Copy, in full, each line of the material that holds the word "afla".

=======

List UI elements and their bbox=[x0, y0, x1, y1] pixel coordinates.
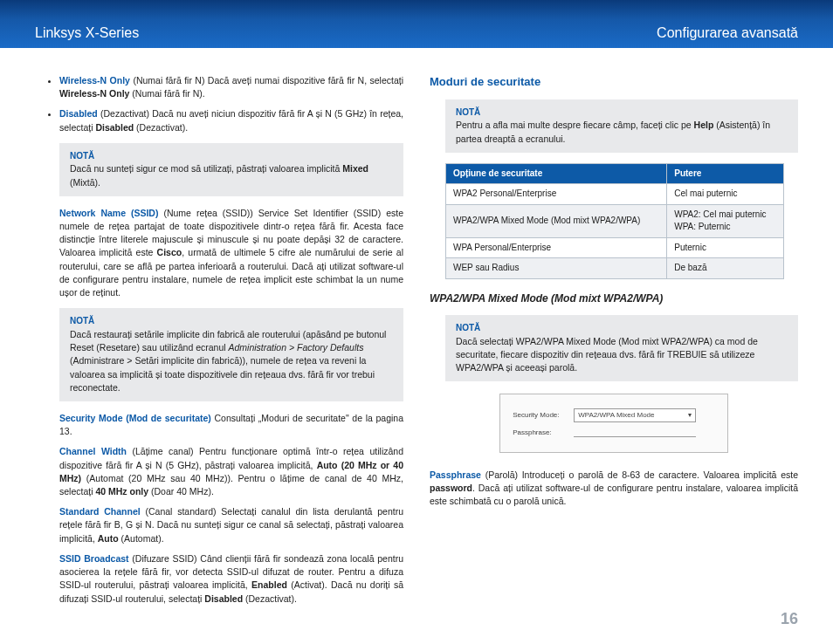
note-box-mode: NOTĂ Dacă nu sunteți sigur ce mod să uti… bbox=[59, 143, 403, 196]
bullet-wireless-n: Wireless-N Only (Numai fără fir N) Dacă … bbox=[59, 74, 403, 100]
table-row: WPA2 Personal/EnterpriseCel mai puternic bbox=[446, 184, 784, 205]
note-box-mixed: NOTĂ Dacă selectați WPA2/WPA Mixed Mode … bbox=[445, 315, 798, 381]
note-box-help: NOTĂ Pentru a afla mai multe despre fiec… bbox=[445, 99, 798, 153]
header-left: Linksys X-Series bbox=[35, 25, 139, 41]
table-header-row: Opțiune de securitate Putere bbox=[446, 163, 784, 184]
table-row: WPA Personal/EnterprisePuternic bbox=[446, 237, 784, 258]
form-row-passphrase: Passphrase: bbox=[513, 428, 715, 438]
form-row-mode: Security Mode: WPA2/WPA Mixed Mode ▾ bbox=[513, 408, 715, 422]
note-title: NOTĂ bbox=[70, 315, 393, 328]
label-security-mode: Security Mode: bbox=[513, 410, 574, 421]
th-power: Putere bbox=[667, 163, 784, 184]
table-row: WEP sau RadiusDe bază bbox=[446, 258, 784, 279]
para-ssid: Network Name (SSID) (Nume rețea (SSID)) … bbox=[59, 207, 403, 300]
page-number: 16 bbox=[781, 610, 798, 628]
table-row: WPA2/WPA Mixed Mode (Mod mixt WPA2/WPA)W… bbox=[446, 204, 784, 237]
para-passphrase: Passphrase (Parolă) Introduceți o parolă… bbox=[430, 469, 798, 509]
para-ssid-broadcast: SSID Broadcast (Difuzare SSID) Când clie… bbox=[59, 552, 403, 606]
label-passphrase: Passphrase: bbox=[513, 428, 574, 438]
left-column: Wireless-N Only (Numai fără fir N) Dacă … bbox=[35, 74, 403, 598]
section-heading-security: Moduri de securitate bbox=[430, 74, 798, 91]
security-form-illustration: Security Mode: WPA2/WPA Mixed Mode ▾ Pas… bbox=[499, 394, 728, 452]
note-title: NOTĂ bbox=[70, 150, 393, 163]
bullet-list: Wireless-N Only (Numai fără fir N) Dacă … bbox=[59, 74, 403, 134]
bullet-disabled: Disabled (Dezactivat) Dacă nu aveți nici… bbox=[59, 107, 403, 134]
chevron-down-icon: ▾ bbox=[688, 410, 692, 421]
para-channel-width: Channel Width (Lățime canal) Pentru func… bbox=[59, 445, 403, 498]
select-security-mode[interactable]: WPA2/WPA Mixed Mode ▾ bbox=[574, 408, 696, 422]
note-title: NOTĂ bbox=[456, 322, 788, 335]
para-security-mode: Security Mode (Mod de securitate) Consul… bbox=[59, 412, 403, 438]
subsection-heading-mixed: WPA2/WPA Mixed Mode (Mod mixt WPA2/WPA) bbox=[430, 291, 798, 306]
page-body: Wireless-N Only (Numai fără fir N) Dacă … bbox=[0, 48, 833, 606]
th-option: Opțiune de securitate bbox=[446, 163, 667, 184]
right-column: Moduri de securitate NOTĂ Pentru a afla … bbox=[430, 74, 798, 598]
para-standard-channel: Standard Channel (Canal standard) Select… bbox=[59, 505, 403, 545]
header-right: Configurarea avansată bbox=[657, 25, 798, 41]
input-passphrase[interactable] bbox=[574, 428, 696, 437]
page-header: Linksys X-Series Configurarea avansată bbox=[0, 0, 833, 48]
security-table: Opțiune de securitate Putere WPA2 Person… bbox=[445, 163, 784, 279]
note-box-factory: NOTĂ Dacă restaurați setările implicite … bbox=[59, 308, 403, 401]
note-title: NOTĂ bbox=[456, 106, 788, 120]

=======

OUTPUT OF THE TASK
note-box-help: NOTĂ Pentru a afla mai multe despre fiec… bbox=[445, 99, 798, 153]
right-column: Moduri de securitate NOTĂ Pentru a afla … bbox=[430, 74, 798, 598]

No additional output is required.